Ofgem estimates that £200bn is needed over the next decade to deliver secure sustainable energy supplies. However, the regulator says the cost of delivering all of the £200bn could see energy bills rise by between 14% and 25% by 2020.

And its new regulatory blueprint comes in the wake of the Department of Energy and Climate Change hacking £34m off its budget for low carbon technology.

Ofgem says that Britain’s energy networks need to undergo a revolution if they are to meet the challenges of a low carbon economy. Networks will have to be smarter to balance more intermittent renewable generation sources while at the same time managing increased demand for electricity through the electrification of transport and heat.

Ofgem says it wants to ensure companies have the right incentives to make the significant investment and innovation needed to make a low carbon economy possible and also deliver better services for customers.

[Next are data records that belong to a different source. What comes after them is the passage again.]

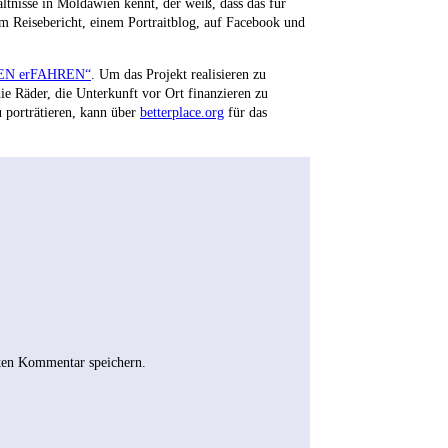
ltnisse in Moldawien kennt, der weiß, dass das für
em Reisebericht, einem Portraitblog, auf Facebook und
IEN erFAHREN“
. Um das Projekt realisieren zu
e Räder, die Unterkunft vor Ort finanzieren zu
u porträtieren, kann über
betterplace.org
für das
ten Kommentar speichern.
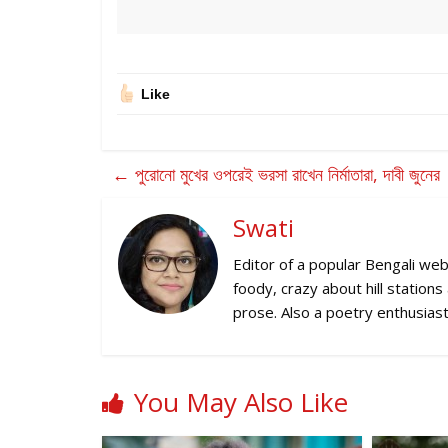
Like
←
পুরোনো মুখের ওপরেই ভরসা রাখেন নির্মাতারা, দাবী জুনের
Swati
Editor of a popular Bengali web
foody, crazy about hill station
prose. Also a poetry enthusiast
You May Also Like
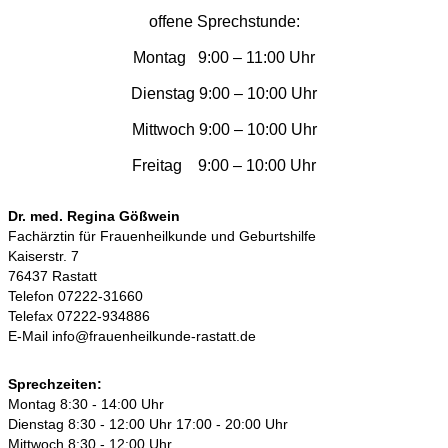
offene Sprechstunde:
Montag 9:00 – 11:00 Uhr
Dienstag 9:00 – 10:00 Uhr
Mittwoch 9:00 – 10:00 Uhr
Freitag 9:00 – 10:00 Uhr
Dr. med. Regina Gößwein
Fachärztin für Frauenheilkunde und Geburtshilfe
Kaiserstr. 7
76437 Rastatt
Telefon 07222-31660
Telefax 07222-934886
E-Mail info@frauenheilkunde-rastatt.de
Sprechzeiten:
Montag 8:30 - 14:00 Uhr
Dienstag 8:30 - 12:00 Uhr 17:00 - 20:00 Uhr
Mittwoch 8:30 - 12:00 Uhr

Ofgem is launching a regulatory overhaul under the banner RIIO (Revenue=Incentives+Innovation+Outputs), which it claims will “protect consumers by rewarding those companies that innovate and invest efficiently, but punish those which perform badly for consumers with lower returns on their investment”.

Ofgem’s chief executive Alistair Buchanan said: “If Britain’s energy networks are going to meet the challenge of delivering a low carbon economy then we need them to have innovation in their DNA. To bring about this change Ofgem is seeking to make regulation “smarter” by placing more emphasis on financial incentives to deliver efficient innovation and investment over a longer timescale.

The key features of the new regulation include fast track price controls for companies that innovate and deliver good service; more intrusive regulation for poorly performing companies; increasing price controls from five to eight years, to provide greater stability; and an expansion of Ofgem’s own low carbon networks fund to encourage greater innovation across gas and electricity networks.